Collected data
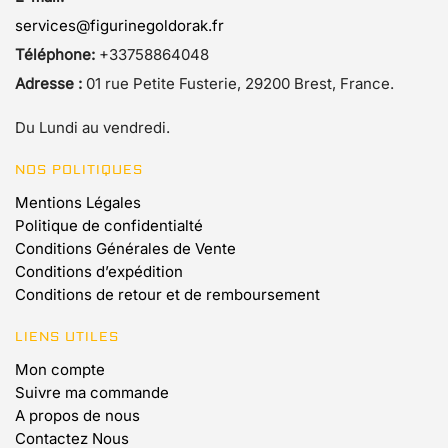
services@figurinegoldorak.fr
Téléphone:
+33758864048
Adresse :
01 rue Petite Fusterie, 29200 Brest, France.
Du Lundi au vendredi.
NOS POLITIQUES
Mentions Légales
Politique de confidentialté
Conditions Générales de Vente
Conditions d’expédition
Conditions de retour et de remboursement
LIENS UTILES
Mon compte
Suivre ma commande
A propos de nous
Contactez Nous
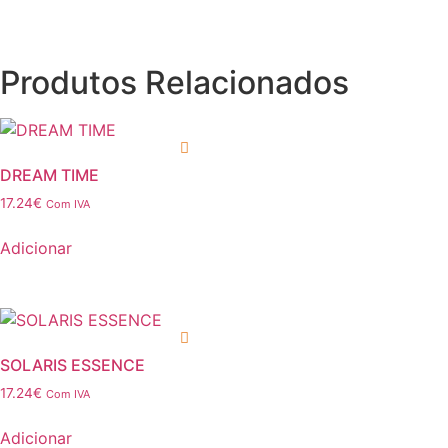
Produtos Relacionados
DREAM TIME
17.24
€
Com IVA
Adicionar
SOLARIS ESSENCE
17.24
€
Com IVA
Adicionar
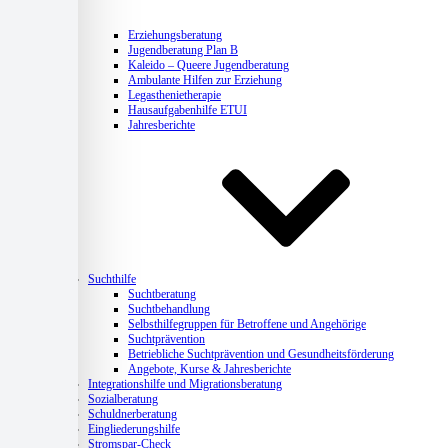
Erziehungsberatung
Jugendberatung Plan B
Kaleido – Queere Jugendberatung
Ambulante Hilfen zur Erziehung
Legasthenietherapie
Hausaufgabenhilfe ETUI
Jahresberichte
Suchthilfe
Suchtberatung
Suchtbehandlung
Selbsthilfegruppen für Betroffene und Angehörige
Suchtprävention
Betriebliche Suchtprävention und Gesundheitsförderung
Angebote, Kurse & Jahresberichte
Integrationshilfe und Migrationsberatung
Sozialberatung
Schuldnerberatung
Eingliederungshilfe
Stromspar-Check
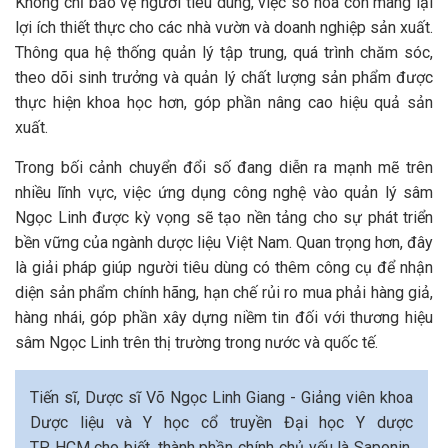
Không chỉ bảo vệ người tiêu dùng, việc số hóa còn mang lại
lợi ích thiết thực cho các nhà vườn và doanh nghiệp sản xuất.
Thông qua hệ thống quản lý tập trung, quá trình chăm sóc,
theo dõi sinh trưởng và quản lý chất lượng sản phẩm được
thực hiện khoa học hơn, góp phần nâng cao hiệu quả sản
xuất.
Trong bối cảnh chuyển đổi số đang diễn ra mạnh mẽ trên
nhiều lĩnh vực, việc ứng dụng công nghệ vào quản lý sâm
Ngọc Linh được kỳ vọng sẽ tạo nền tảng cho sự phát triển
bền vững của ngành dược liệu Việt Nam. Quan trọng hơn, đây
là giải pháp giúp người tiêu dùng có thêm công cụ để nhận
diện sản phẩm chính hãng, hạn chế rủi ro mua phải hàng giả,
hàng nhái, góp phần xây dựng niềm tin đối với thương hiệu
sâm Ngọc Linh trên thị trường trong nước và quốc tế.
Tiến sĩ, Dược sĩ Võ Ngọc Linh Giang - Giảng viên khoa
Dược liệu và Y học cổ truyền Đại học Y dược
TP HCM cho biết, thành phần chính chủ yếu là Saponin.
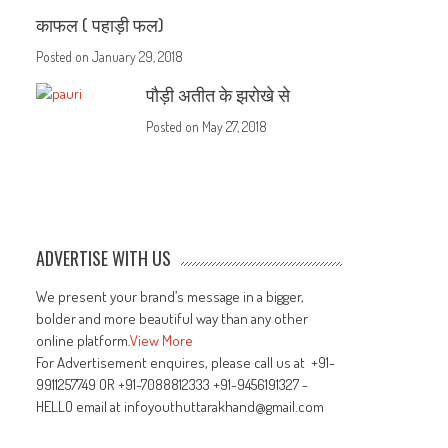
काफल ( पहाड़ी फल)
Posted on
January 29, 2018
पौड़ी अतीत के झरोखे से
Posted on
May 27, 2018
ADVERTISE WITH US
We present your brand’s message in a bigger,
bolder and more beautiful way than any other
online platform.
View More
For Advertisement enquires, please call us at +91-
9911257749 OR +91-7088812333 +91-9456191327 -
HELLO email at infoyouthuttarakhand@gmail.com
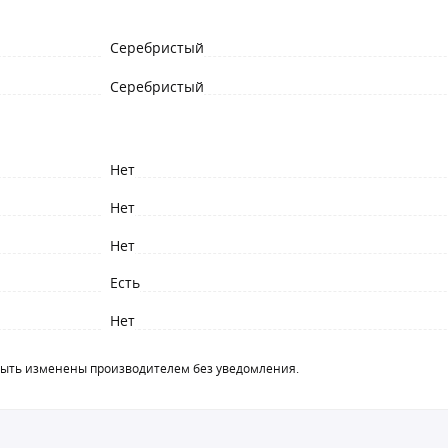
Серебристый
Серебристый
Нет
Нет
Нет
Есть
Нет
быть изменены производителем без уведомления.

Problem details
Report the count of lines in the entries that contain the string "quản", and nothing besides it.

Exercise solution
3